[Pixel coordinate grounding data]
== Segment start ==

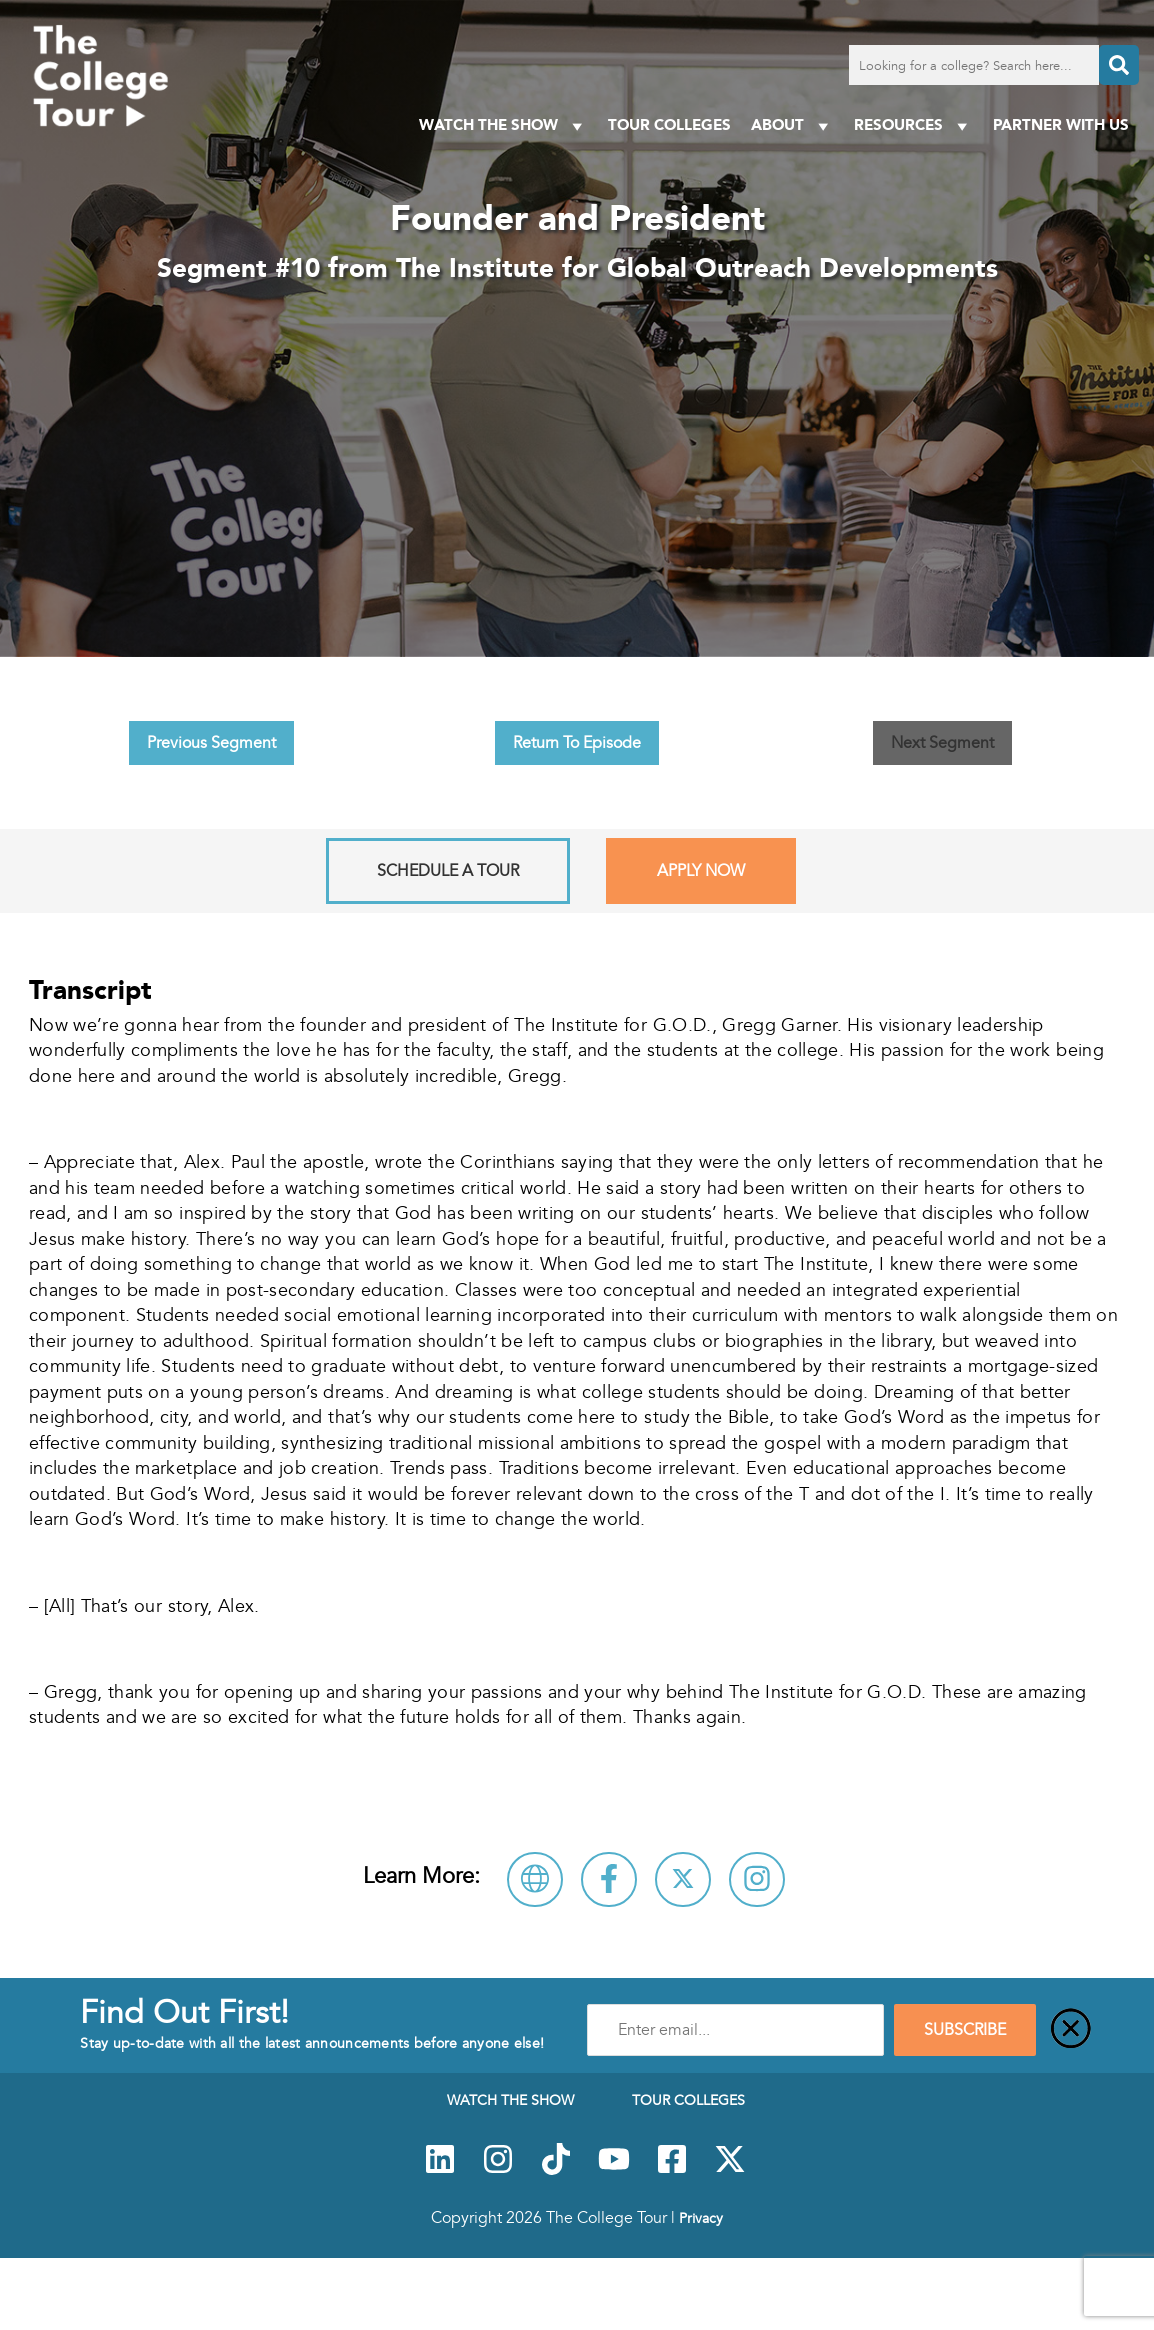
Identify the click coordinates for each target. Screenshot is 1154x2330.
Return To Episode (577, 743)
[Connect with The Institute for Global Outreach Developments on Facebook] (609, 1879)
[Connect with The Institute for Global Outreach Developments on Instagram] (757, 1879)
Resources (913, 125)
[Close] (1071, 2030)
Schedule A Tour (448, 871)
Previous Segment (211, 743)
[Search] (1119, 65)
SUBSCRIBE (965, 2030)
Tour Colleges (669, 124)
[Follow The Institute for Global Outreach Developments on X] (683, 1879)
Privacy (701, 2218)
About (792, 125)
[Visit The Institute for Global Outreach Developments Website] (535, 1879)
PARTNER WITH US (1061, 124)
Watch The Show (503, 125)
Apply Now (701, 871)
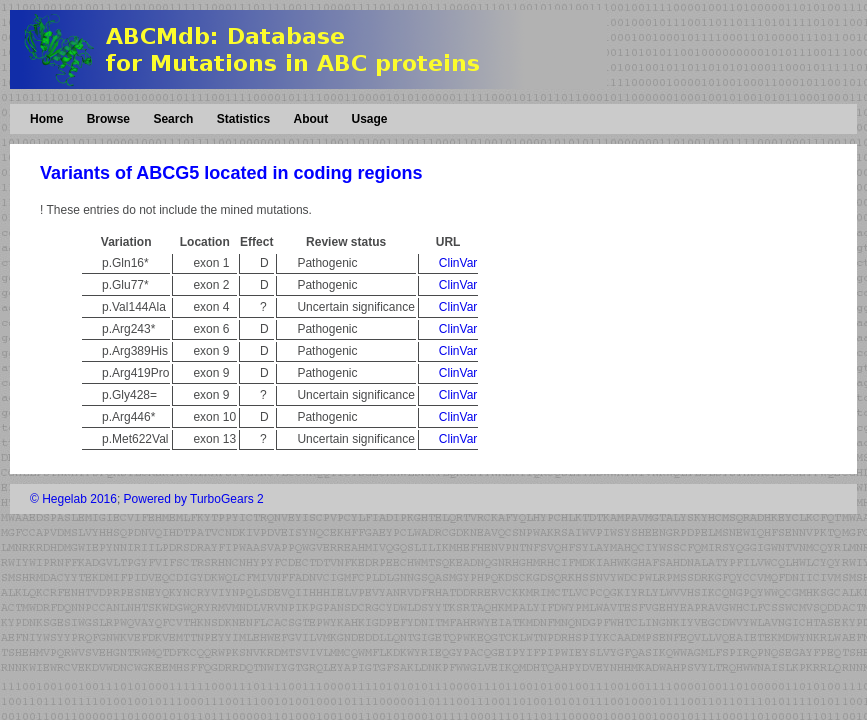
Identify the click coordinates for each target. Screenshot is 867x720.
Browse (108, 119)
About (310, 119)
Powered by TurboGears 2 (194, 499)
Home (46, 119)
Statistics (243, 119)
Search (173, 119)
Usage (369, 119)
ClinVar (458, 263)
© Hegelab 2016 (73, 499)
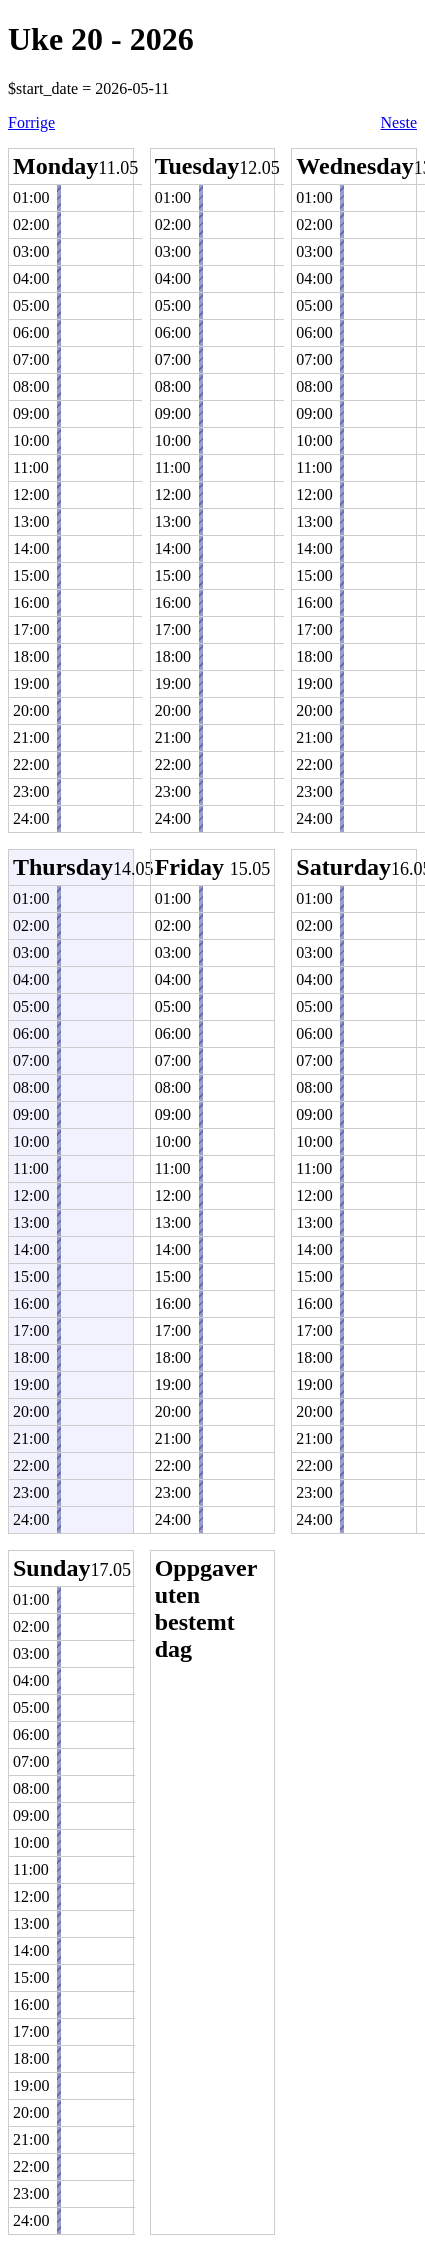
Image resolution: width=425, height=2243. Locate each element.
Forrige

== Segment end ==

What is being asked
Across the data, how many lines contain the string "Connect"? Only the number is wanted.

Reply
2